[Data excerpts]
.....

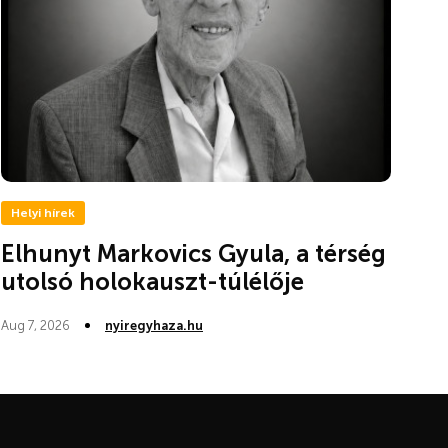
Helyi hírek
Elhunyt Markovics Gyula, a térség
utolsó holokauszt-túlélője
Aug 7, 2026
nyiregyhaza.hu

.....

Exercise instructions:
Write out every line above again exactly, with the pictures left out.

Your response:
Helyi hírek
Elhunyt Markovics Gyula, a térség
utolsó holokauszt-túlélője
Aug 7, 2026
nyiregyhaza.hu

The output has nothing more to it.